As the chief people officer at UiPath, an enterprise software company in Oakland, Calif., Bettina Koblick was responsible for implementing a leadership development program for people managers that was built around their specific needs and concerns, as well as organizational goals and objectives.
Koblick’s team regularly uses pulse surveys to ensure that what participants learn in each program results in real behavioral change. If they don’t see real behavior change, they adjust their approach, Koblick said. “Fundamentally, we want to make sure people are heard, treated fairly, and have clarity and context,” she said. “We build competencies around those outcomes.”
The Coaching Solution
Coaching also can be a powerful complement to reinforce lessons learned during training sessions.
“The goal of coaching is to apply what you learned in training,” Pavese said. “Research shows that it takes six months of coaching for managers to adopt a new mindset because old beliefs get in the way.”
Although coaching has historically been reserved for C-suite executives, providing one-on-one coaching to midlevel managers can make sense. “Many middle managers aren’t trained as leaders. They don’t have a [business] school education or really understand how to manage people in a hybrid environment,” said Lisa Kaplin, an executive coach in Lake Zurich, Ill. “Coaching equips them with the skills they need to implement senior leadership strategy and vision and lead their own teams.”
Coaching also can help prepare them for senior leadership roles. “Executive coaching is part of succession planning. It prepares middle managers to move up,” Pitts said. “And it sends the message that the company is committed to them and invested in their development.”
The Power of the Peer Group
“Hybrid makes the job of middle managers harder because they don’t have the same connection to senior leaders or their teams. [Lack of] connection and belonging are the straw that breaks the camel’s back,” Wilkin said.
Agresta has led and hired middle managers in a wide range of companies and believes that a tight peer group is key to having a fulfilled and generally excited tier of middle managers.
“Middle management can be isolating because they are often caught in the middle between senior leaders and individual contributors,” he said. “They need to be able to rely on each other for support. But those relationships are harder to build in a remote or hybrid environment.”

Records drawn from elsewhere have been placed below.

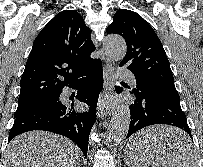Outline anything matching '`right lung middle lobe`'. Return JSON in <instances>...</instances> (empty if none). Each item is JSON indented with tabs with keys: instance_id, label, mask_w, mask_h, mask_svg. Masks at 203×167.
I'll return each instance as SVG.
<instances>
[{
	"instance_id": "dd1d6c3e",
	"label": "right lung middle lobe",
	"mask_w": 203,
	"mask_h": 167,
	"mask_svg": "<svg viewBox=\"0 0 203 167\" xmlns=\"http://www.w3.org/2000/svg\"><path fill=\"white\" fill-rule=\"evenodd\" d=\"M56 101H57V95L39 100L37 102L31 103L28 105L18 106L16 113H15V117H17V116L21 115L22 113L27 112L29 110L50 105Z\"/></svg>"
}]
</instances>
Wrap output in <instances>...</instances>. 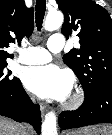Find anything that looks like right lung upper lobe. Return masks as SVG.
<instances>
[{"label":"right lung upper lobe","instance_id":"obj_1","mask_svg":"<svg viewBox=\"0 0 112 135\" xmlns=\"http://www.w3.org/2000/svg\"><path fill=\"white\" fill-rule=\"evenodd\" d=\"M33 20V8H27L24 0H0V61L13 57L6 51L10 43L32 34Z\"/></svg>","mask_w":112,"mask_h":135}]
</instances>
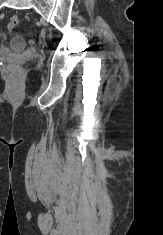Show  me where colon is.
I'll list each match as a JSON object with an SVG mask.
<instances>
[{
    "label": "colon",
    "instance_id": "5ec220e1",
    "mask_svg": "<svg viewBox=\"0 0 163 235\" xmlns=\"http://www.w3.org/2000/svg\"><path fill=\"white\" fill-rule=\"evenodd\" d=\"M19 24V18L17 16H13L7 23V28L9 31L13 30Z\"/></svg>",
    "mask_w": 163,
    "mask_h": 235
}]
</instances>
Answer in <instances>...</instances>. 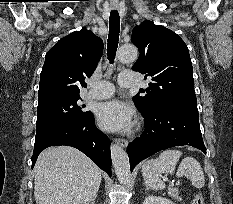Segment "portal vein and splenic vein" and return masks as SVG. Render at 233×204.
<instances>
[{
	"instance_id": "18ae733b",
	"label": "portal vein and splenic vein",
	"mask_w": 233,
	"mask_h": 204,
	"mask_svg": "<svg viewBox=\"0 0 233 204\" xmlns=\"http://www.w3.org/2000/svg\"><path fill=\"white\" fill-rule=\"evenodd\" d=\"M164 181H168V178L167 177H164L163 178ZM171 185H174L173 183Z\"/></svg>"
}]
</instances>
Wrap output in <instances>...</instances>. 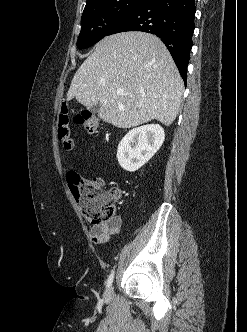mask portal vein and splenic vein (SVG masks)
Listing matches in <instances>:
<instances>
[{
	"mask_svg": "<svg viewBox=\"0 0 247 332\" xmlns=\"http://www.w3.org/2000/svg\"><path fill=\"white\" fill-rule=\"evenodd\" d=\"M118 95H122L123 94V90L122 89H118L116 92Z\"/></svg>",
	"mask_w": 247,
	"mask_h": 332,
	"instance_id": "obj_1",
	"label": "portal vein and splenic vein"
}]
</instances>
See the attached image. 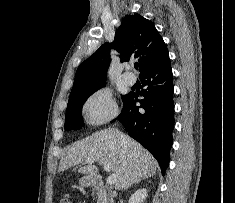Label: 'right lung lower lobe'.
Returning a JSON list of instances; mask_svg holds the SVG:
<instances>
[{
    "instance_id": "right-lung-lower-lobe-1",
    "label": "right lung lower lobe",
    "mask_w": 235,
    "mask_h": 203,
    "mask_svg": "<svg viewBox=\"0 0 235 203\" xmlns=\"http://www.w3.org/2000/svg\"><path fill=\"white\" fill-rule=\"evenodd\" d=\"M140 79L146 86L141 93L144 99L138 100L140 107L135 105V94L125 95L118 119L128 134L157 159L164 174L169 164L174 127V88L169 57L145 70Z\"/></svg>"
}]
</instances>
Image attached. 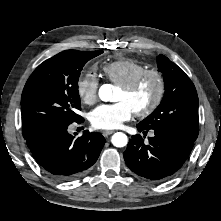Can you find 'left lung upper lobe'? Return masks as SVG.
Instances as JSON below:
<instances>
[{"label":"left lung upper lobe","mask_w":221,"mask_h":221,"mask_svg":"<svg viewBox=\"0 0 221 221\" xmlns=\"http://www.w3.org/2000/svg\"><path fill=\"white\" fill-rule=\"evenodd\" d=\"M164 73L165 94L160 105L139 124L144 128L174 131L195 141L199 134L198 96L186 73L166 56L157 58Z\"/></svg>","instance_id":"5c2ea615"}]
</instances>
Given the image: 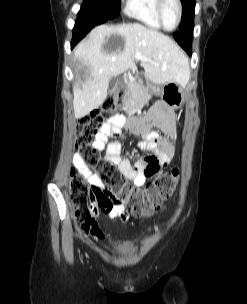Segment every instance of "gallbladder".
I'll use <instances>...</instances> for the list:
<instances>
[{
	"mask_svg": "<svg viewBox=\"0 0 247 304\" xmlns=\"http://www.w3.org/2000/svg\"><path fill=\"white\" fill-rule=\"evenodd\" d=\"M118 79L116 76L111 77L110 81H109V85H108V91L109 93H112L117 85Z\"/></svg>",
	"mask_w": 247,
	"mask_h": 304,
	"instance_id": "obj_1",
	"label": "gallbladder"
}]
</instances>
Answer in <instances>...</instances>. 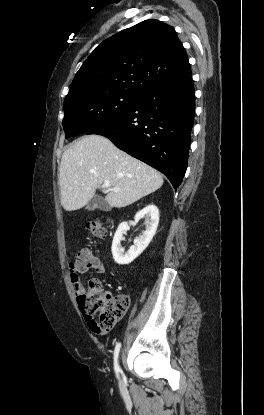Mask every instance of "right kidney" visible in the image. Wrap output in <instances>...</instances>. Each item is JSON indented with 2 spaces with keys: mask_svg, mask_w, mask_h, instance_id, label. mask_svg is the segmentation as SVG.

While some leadership development programs use a cohort model so middle managers can learn from and support each other, Bingham recommends that HR take the initiative to assemble meetings specifically focused on middle managers (via Zoom or in person) for that same purpose.
Another way to boost morale among middle managers is creating a support group where they can tap into each other’s experience and brainstorm solutions to problems, Matos said. They can also invite senior leaders to drop in on these groups to build a stronger connection between senior leadership and middle managers.
“A disconnect occurs when people don’t feel seen and valued, which can lead to resignations and ‘quiet quitting,’ ” Racioppi said. HR can help heal that disconnect by building stronger relationships with middle managers, she said, and by creating opportunities for middle managers to bond with senior leaders and each other.